In the YMMVC framework, Your Model can observe requests made by the application agent, and check to make sure that requests comply with the agreed purpose. Your Model agent could even flag or block third party agent requests that appear to violate your usage policy – this is something Azure OpenAI already does out of the box.

This pattern corresponds with the Varian framework wherein your Crosshatch agent performs as a monitoring agent for third parties that perform personalizing action on your (the “principal’s”) behalf.

[To see this in action – check out our docs! Public beta launch coming soon!]

‍

Where does your agent live?

It'd be nice if your agent lived locally: All your data and your agent in a device you control.

The trouble is that the AI services you might wish to equip your agent with likely do not fit on your device. For instance, Apple extends the capability of Apple Intelligence with Private Cloud Compute, AI services that live in Apple's cloud, not locally. OpenAI services are available in Azure while Claude and Gemini services are available in GCP.

Further, there's value in having your data available on any device. That's why Apple shipped iCloud and CloudKit, per Apple's Nick Gillett at WWDC19

A belief that I have is that all of my data should be available to me on whatever device I have wherever I am in the world. …

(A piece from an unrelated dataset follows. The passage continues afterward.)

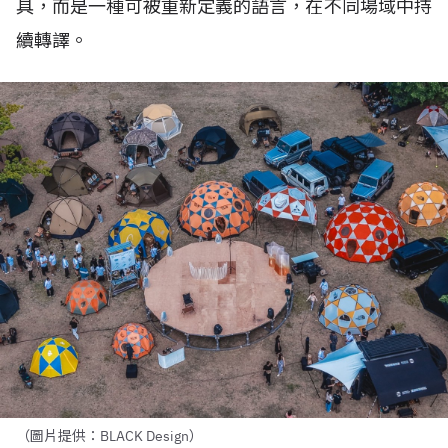
具，而是一種可被重新定義的語言，在不同場域中持
續轉譯。
（圖片提供：BLACK Design）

And the data that we create on all of these devices is naturally trapped.

There’s no easy way to move it from one device to another without some kind of user interaction.

Now to solve this, we typically want to turn to cloud storage because it offers us the promise of moving data that’s on one device seamlessly and transparently to all the other devices we own.

And 2 in 3 iPhone users use iCloud – the promise and ease of data availability appears to resonate with most iPhone users. Apple keeps its Standard Data Protection – where it stores most encryption keys in the cloud for easier data recovery – as the default option. iCloud users may choose to "Optimize iPhone Storage" for Photos, keeping full-resolution photos in the cloud with smaller device-size versions on device.

The story of "local only" AI doesn't match its commercial implementations – with data, encryption keys, and AI – all living in the cloud.

More likely appears to be Gavin Baker's "local when you can, cloud when you must." Standard calls to Siri may not need cloud resources, but queries involving richer context may best be routed to the cloud, closer to where AI and data resources live.

We see user agents as Berners Lee appears to: a program

• Any AI: today: claude, gemini, gpt models
• With access to permissioned context

able to be directed by choice application agents exactly on your behalf.

The north star is maximal interoperability – AI and context – securely, projected on any surface you want.